To help our acquired firms grow, we provide access to capital and support for expansion through our sub-acquisition program. A typical sub-acquisition involves the acquisition by one of our firms of a business that is too small to qualify for a direct acquisition by us or where the individual running the business wishes to exit immediately or soon after the acquisition. The acquisition multiple paid for sub-acquisitions is typically lower than the multiple paid for a direct acquisition by NFP.

 

When a firm makes a sub-acquisition, we contribute a portion of the cost of the sub-acquisition in the same ratio as base earnings is to target earnings. The principals of the firm are responsible for contributing the remaining portion of the cost. In most cases, we advance the principal’s contribution which is repaid with interest over a term of three to five years.
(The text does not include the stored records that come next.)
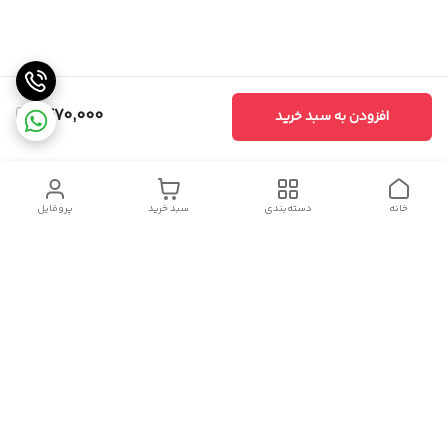
1,470,000
افزودن به سبد خرید
خانه
دسته‌بندی
سبد خرید
پروفایل
دسترسی سریع
سیاست حریم خصوصی
تماس با ما
شکایات
درباره ما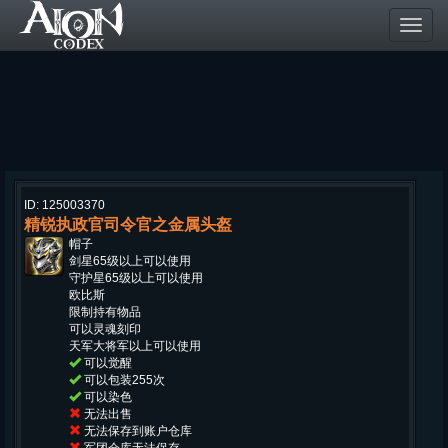
Toggl
navig
ID: 125003370
精锐执政官司令官之金属头盔
帽子
剑星65级以上可以使用
守护星65级以上可以使用
欧比斯
限制持有物品
可以灵魂刻印
天军大将军以上可以使用
可以觉醒
可以包装255次
可以染色
无法出售
无法保存到账户仓库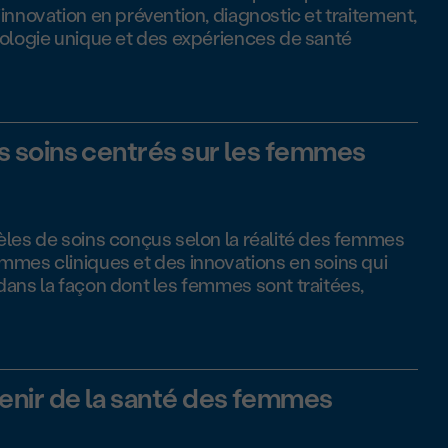
innovation en prévention, diagnostic et traitement,
iologie unique et des expériences de santé
es soins centrés sur les femmes
èles de soins conçus selon la réalité des femmes
mmes cliniques et des innovations en soins qui
ans la façon dont les femmes sont traitées,
avenir de la santé des femmes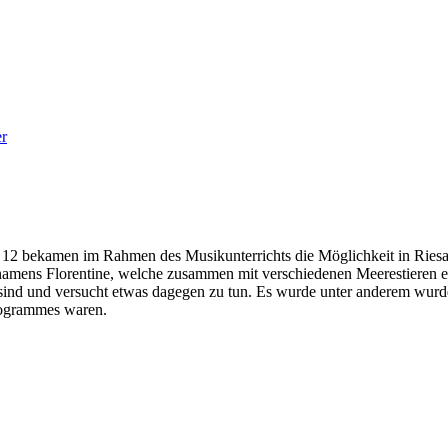
er
d 12 bekamen im Rahmen des Musikunterrichts die Möglichkeit in Rie
ens Florentine, welche zusammen mit verschiedenen Meerestieren eine
sind und versucht etwas dagegen zu tun. Es wurde unter anderem wurde 
Programmes waren.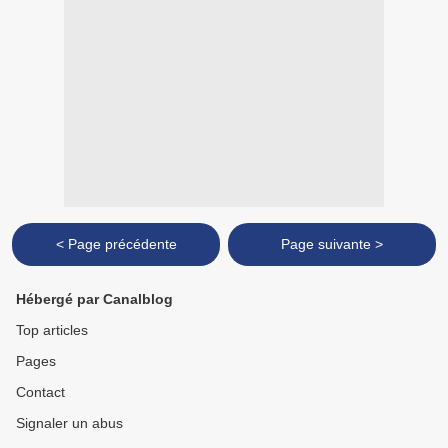
< Page précédente
Page suivante >
Hébergé par Canalblog
Top articles
Pages
Contact
Signaler un abus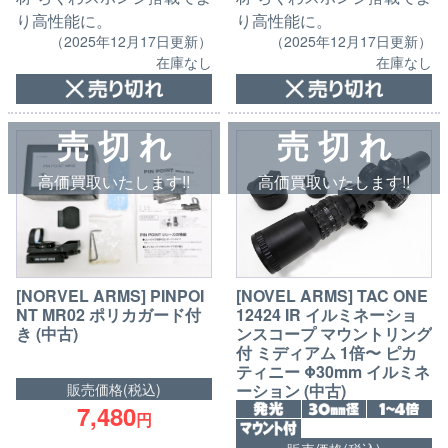
り高性能に。
り高性能に。
（2025年12月17日更新）
（2025年12月17日更新）
在庫なし
在庫なし
売 切 れ
売 切 れ
高価買取いたします!!
高価買取いたします!!
[NORVEL ARMS] PINPOI
[NOVEL ARMS] TAC ONE
NT MR02 ポリカガード付
12424 IR イルミネーショ
き (中古)
ンスコープ マウントリング
付 ミディアム 1倍〜 ピカ
ティニー Φ30mm イルミネ
ーション (中古)
販売価格(税込)
7,480
円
The repayment of these loans has priority over the payment of management fees. In almost all cases, base and target earnings of the firm making the sub-acquisition are adjusted upward for the sub-acquisition.

 

Cash Management System

 

We employ a cash management system that requires that substantially all revenue generated by our owned firms and/or the producers affiliated with our owned firms be assigned to and deposited directly in centralized bank accounts maintained by us. The cash management system enables us to control and secure our cash flow and more effectively monitor and control the financial activities of our firms. Newly acquired firms are converted to the cash management system within a reasonable time, generally one month, following acquisition.

 

Operating Committee

 

Our operating committee approves all capital expenditure requests by firms and all new leases. It reviews firm performance and management fee advances compared with earned management fees to determine if a reduction or cutoff of such advances is warranted. It directs efforts toward helping under-performing firms improve and, if the under-performance is deemed to be of a long-term nature, directs restructuring activities. The operating committee is composed of eight members: our chief executive officer, chief financial officer, general counsel, chief accounting officer, executive vice-president—marketing and firm operations, executive vice president—mergers and acquisitions, executive vice president—administration and members of executive management of NFPISI and NFPSI.

 

Capital Expenditures

 

If a firm desires to make a capital expenditure and the expenditure is approved by both the operating committee and the firm’s board of directors, we contribute a portion of the cost in the same ratio as base earnings is to target earnings. The principals are responsible for the remainder of the cost. In most cases, we advance the principals’ contribution which is repaid with interest over a term which is generally five years or less. The repayment of these advances has priority over the payment of management fees. Earnings levels from which a firm’s growth is measured, as well as a firm’s base earnings, may be adjusted upwards for certain capital expenditures.

 

Corporate Headquarters

 

Our New York headquarters provides support for our acquired firms. Corporate activities, including mergers and acquisitions, legal, finance and accounting, marketing and operations and technology are centralized in New York. Our mergers and acquisitions team identifies targets, performs due diligence and negotiates acquisitions. Our legal team is heavily involved in the acquisition process in addition to handling our general corporate and corporate regulatory needs. Finance and accounting is responsible for working with each firm to ensure timely and accurate reporting. In addition, finance and accounting is responsible for consolidation of our financial statements at the corporate level. Our operations team works with our firms to identify opportunities for joint-work and cross-selling and to identify and resolve operational issues.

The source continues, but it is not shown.